Soo and Gordon, who coincidentally lived together as roommates years ago when they were both workshopping a musical, expressed similar feelings. “I feel like I spent so much time just laughing on set, which was the best part,” Soo informs me. “You form these really strong relationships that you'll keep with you your entire life. The film is done and we finished shooting it last year, but I know that we'll continue to laugh and grow together.” Gordon, speaking collectively about her experience filming The Broken Hearts Gallery and Booksmart, says, “I’ve formed a beautiful community of people through both of these movies. I feel like I have this new, beautiful group of friends, so that's been really lovely.”
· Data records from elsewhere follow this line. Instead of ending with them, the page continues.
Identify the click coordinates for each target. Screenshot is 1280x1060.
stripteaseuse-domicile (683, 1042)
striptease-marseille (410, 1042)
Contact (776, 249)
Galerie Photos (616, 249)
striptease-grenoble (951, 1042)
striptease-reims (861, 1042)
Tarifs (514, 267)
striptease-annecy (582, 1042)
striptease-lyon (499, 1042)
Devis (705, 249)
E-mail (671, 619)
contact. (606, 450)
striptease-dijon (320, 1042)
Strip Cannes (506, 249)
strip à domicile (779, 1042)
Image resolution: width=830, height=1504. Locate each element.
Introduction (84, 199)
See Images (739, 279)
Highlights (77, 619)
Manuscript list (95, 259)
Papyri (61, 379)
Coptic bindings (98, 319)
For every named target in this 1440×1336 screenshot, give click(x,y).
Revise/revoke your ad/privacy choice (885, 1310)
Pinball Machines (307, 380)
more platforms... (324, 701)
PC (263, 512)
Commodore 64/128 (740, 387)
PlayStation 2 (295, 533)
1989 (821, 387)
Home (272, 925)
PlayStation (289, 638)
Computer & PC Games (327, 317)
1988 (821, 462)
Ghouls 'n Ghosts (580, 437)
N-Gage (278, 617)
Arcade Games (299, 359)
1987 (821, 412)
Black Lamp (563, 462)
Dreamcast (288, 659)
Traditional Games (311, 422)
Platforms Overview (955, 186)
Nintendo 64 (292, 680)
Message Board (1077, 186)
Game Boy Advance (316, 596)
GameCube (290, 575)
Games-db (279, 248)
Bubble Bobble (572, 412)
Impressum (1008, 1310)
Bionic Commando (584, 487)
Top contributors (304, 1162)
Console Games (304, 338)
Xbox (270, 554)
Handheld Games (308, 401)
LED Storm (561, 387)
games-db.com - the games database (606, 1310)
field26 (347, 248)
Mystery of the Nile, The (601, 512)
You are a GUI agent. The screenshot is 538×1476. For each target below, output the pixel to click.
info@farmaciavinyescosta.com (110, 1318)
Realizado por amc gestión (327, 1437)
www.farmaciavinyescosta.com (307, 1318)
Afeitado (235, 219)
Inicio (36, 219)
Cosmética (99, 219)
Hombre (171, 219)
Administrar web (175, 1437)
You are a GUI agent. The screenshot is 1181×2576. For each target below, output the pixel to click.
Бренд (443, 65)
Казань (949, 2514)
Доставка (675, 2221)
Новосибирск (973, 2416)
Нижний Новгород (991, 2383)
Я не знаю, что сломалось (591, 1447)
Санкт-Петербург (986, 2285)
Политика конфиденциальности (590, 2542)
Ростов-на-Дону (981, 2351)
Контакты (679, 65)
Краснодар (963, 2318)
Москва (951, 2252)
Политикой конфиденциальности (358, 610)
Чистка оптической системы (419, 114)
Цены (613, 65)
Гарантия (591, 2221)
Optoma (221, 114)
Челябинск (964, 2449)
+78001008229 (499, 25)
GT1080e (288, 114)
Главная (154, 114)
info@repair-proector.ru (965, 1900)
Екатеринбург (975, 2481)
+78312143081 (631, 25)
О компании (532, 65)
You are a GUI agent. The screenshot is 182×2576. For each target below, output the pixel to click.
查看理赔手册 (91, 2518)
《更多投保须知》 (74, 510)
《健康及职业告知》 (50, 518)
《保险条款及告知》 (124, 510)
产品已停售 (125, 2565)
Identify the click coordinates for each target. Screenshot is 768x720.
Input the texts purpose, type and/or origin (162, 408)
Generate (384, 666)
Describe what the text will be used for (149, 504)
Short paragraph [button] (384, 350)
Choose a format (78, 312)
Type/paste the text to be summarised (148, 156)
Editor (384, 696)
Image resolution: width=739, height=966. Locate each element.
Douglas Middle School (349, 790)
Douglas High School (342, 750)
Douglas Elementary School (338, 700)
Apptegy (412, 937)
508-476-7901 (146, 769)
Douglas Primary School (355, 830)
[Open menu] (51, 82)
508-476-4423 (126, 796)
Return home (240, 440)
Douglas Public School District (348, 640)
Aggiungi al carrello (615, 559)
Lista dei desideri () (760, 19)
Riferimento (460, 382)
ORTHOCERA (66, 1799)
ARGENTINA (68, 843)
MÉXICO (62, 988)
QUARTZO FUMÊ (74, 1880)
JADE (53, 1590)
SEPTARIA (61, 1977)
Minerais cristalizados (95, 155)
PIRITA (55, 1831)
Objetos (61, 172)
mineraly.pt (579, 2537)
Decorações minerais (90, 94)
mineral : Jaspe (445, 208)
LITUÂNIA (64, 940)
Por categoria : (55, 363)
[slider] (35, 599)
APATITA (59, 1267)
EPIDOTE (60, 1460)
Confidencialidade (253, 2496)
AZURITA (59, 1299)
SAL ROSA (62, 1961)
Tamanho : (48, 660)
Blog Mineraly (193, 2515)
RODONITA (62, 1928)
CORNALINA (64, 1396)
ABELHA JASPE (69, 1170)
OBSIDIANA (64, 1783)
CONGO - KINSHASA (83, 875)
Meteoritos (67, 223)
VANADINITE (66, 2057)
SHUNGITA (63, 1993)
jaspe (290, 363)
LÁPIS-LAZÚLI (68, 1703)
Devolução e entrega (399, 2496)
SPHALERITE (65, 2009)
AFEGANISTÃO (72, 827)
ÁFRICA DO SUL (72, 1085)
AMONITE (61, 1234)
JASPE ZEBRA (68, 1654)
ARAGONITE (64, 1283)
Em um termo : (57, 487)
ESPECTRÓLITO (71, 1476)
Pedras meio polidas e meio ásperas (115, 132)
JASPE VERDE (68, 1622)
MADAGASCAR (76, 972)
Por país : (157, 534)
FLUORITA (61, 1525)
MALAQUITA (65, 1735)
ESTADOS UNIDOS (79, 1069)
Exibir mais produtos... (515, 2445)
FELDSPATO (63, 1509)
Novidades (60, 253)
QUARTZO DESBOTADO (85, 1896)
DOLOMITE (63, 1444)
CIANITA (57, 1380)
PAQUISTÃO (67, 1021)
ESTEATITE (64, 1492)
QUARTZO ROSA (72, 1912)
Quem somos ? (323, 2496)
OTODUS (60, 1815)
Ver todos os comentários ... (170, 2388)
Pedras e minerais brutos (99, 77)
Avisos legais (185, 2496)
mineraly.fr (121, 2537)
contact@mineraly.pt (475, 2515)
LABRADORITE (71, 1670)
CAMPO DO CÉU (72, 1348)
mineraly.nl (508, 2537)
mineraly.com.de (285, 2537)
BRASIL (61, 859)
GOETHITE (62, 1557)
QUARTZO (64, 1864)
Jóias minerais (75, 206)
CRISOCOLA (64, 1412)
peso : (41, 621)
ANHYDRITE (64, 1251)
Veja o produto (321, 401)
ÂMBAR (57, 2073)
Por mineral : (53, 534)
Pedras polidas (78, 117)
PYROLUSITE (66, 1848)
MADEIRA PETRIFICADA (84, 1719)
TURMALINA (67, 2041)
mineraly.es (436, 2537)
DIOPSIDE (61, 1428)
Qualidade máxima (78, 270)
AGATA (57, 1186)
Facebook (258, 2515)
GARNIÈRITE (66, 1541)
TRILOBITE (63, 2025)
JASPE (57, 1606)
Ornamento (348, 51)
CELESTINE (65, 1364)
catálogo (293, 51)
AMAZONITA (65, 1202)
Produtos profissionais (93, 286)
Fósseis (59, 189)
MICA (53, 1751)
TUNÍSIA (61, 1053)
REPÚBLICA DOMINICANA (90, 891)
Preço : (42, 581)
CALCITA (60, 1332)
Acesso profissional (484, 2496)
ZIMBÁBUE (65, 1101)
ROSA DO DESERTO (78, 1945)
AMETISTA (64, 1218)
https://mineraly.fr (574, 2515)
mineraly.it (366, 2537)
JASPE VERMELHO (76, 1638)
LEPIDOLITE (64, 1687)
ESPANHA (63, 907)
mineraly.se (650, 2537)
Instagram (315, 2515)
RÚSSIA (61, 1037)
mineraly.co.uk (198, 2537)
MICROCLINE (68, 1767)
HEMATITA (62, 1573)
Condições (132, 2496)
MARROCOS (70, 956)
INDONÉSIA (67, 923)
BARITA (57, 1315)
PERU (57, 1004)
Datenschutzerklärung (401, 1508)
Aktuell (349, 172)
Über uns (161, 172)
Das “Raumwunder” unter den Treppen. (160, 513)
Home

At its core, The Broken Hearts Gallery is an uplifting film about turning past pain into art. On the surface, this is most obviously seen through Lucy’s gallery itself, which posits the idea that keepsakes from relationships that have ended can actually be beautiful, even as they serve as constant reminders of what couldn’t ultimately be. But on a deeper level, this can also be seen through the shared friendship between Lucy, Amanda, and Nadine, who continuously help each other contextualize their pain, no matter what it is — a necessary process for moving beyond the experience so you can gain the clarity you need to even find the beauty in it. There are many elements to love about The Broken Hearts Gallery, but that is what resonates the most.
In an uncharacteristically sincere moment from Eva Woolf, the no-bullshit art world impresario that fires Lucy in the film’s first minutes (played brilliantly by Bernadette Peters), she extends a few words of advice to Lucy right before offering her the opportunity of a lifetime. “Pain, my dear is inevitable,” she says matter-of-factly. “It’s what you do with it that matters.” Luckily, whenever Lucy finds herself in pain, all she has to do is take it straight to Nadine and Amanda. Somehow, this pair always knows exactly what to do with it — and it always matters.
The Broken Hearts Gallery is playing in select theaters now.